The following is from “The Music of the Church,” an article Lloyd Douglas published in The Christian Century on January 13, 1921. Before getting into the subject of his essay, he’s talking about some of the things that can help keep the church pews empty on Sunday mornings. He has just finished talking about ministers with a sour attitude. He continues:
“Only slightly less unalluring are the sermons that reek of the vapid tosh known as Pollyannaism. The ‘just be glad’ preacher gets to be as great a public nuisance as his colleague in the next block who knows the city deserves to be blown to perdition – and now a worm has chewed up his gourd-vine. Again, the preacher’s sermons may be so profound as to be incomprehensible to all but the self-confessed intellectuals of the neighborhood, or as light as the chaff which the wind driveth away.

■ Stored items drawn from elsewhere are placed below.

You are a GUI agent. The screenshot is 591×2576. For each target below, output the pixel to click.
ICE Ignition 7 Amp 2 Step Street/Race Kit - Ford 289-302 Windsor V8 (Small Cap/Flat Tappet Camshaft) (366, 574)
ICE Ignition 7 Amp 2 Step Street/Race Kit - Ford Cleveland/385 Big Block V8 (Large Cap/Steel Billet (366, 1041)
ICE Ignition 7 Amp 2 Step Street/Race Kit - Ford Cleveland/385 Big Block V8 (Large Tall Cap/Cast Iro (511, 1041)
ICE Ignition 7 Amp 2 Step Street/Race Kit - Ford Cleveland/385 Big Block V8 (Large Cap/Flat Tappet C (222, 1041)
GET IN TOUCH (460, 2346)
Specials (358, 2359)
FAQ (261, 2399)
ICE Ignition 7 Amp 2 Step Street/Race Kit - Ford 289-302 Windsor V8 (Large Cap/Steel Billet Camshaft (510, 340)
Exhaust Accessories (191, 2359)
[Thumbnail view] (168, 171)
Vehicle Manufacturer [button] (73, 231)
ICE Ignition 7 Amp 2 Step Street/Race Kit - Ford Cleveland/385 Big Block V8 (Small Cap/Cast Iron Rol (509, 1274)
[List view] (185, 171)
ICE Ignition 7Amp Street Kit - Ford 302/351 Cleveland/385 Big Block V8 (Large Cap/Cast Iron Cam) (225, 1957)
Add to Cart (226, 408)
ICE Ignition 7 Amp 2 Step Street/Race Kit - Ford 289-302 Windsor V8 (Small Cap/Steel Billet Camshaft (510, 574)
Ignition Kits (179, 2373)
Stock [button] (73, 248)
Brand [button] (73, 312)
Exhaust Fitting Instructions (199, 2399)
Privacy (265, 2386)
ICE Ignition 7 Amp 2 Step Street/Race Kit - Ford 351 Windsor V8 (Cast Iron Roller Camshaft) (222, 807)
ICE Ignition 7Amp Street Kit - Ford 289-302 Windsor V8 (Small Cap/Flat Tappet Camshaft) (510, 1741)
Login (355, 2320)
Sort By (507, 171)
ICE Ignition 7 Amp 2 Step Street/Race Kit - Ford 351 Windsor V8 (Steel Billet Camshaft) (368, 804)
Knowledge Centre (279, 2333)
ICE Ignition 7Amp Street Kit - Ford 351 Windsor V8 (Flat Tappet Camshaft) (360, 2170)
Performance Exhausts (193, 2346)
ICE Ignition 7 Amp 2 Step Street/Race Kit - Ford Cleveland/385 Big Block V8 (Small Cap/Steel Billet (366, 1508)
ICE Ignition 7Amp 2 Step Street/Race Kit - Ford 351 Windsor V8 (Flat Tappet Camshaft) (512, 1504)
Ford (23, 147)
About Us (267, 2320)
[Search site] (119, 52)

“It is just possible that something may be wrong with his pastoral activities. He may have acquired a trick of wearing a chip on his shoulder, precariously poised, and frequently being brushed off by careless passers-by, to his perpetual discomfort and irritation; or he may have been built, temperamentally, by the rules which obtain in plain and solid geometry, with right angles and the apexes of triangles sticking out all over him, upon which rugged corners and sharp spikes people keep bumping themselves and moving off rubbing their hurts and muttering that he is what – most unfortunately – he is. Or, again, he may have so poor a head for anything like organization or executive leadership that his board of deacons is as glum, in session, as a coroner’s inquest, and his board of trustees haggles with him over the suggested appropriation of four dollars and fifteen cents wherewith to buy the janitor some new brooms and a coal-shovel, while his Sunday School hasn’t half enough teachers, and his women’s society is up to its ears in a brawl. These are some of the reasons [why the pews are empty]. Without doubt, these brethren have a bad time of it, each in his own way.”